Inflation remains high, although some commodity and energy prices have eased from their peak. Troublingly, core inflation is being supported by multi-decade low unemployment rates and strong upward pressure on wage inflation. Central banks in developed economies have indicated that they have not yet finished hiking rates, and we could see more by year-end, which would keep bond yields at a high level. We expect to see the rate-hiking cycle pause by the end of this year and inflationary pressures to ease as the previous rate rises lower disposable incomes. Interest rate cuts will only be contemplated as evidence of lower inflation becomes clearer. Any further hikes will most likely remain data-driven, however, and contingent on financial conditions.

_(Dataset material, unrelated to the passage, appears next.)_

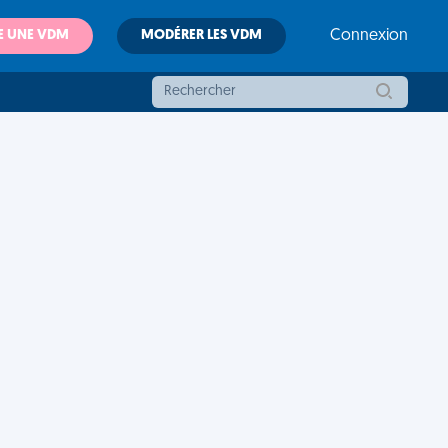
E UNE VDM
MODÉRER LES VDM
Connexion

We would expect stronger performance from financials and consumer-focused sectors as the economic backdrop remains benign, with consumers continuing the so-called ‘revenge spending’ theme that began after the end of the Covid-19 pandemic. However, these sectors could be impacted later in the year as the effect of previous rate hikes start to feed through. Also, if the rate-hiking cycle continues it could push some of the more precarious economies into full recession.

 

Important Information

The value of investments may fall as well as rise and investors may not get back the amount invested.

The views expressed in this document are those of the fund manager at the time of publication and should not be taken as advice, a forecast or a recommendation to buy or sell securities. These views are subject to change at any time without notice.

This document is issued for information only by Canada Life Asset Management. This document does not constitute a direct offer to anyone, or a solicitation by anyone, to subscribe for shares or buy units in fund(s). Subscription for shares and buying units in the fund(s) must only be made on the basis of the latest Prospectus and the Key Investor Information Document (KIID) available in the literature section.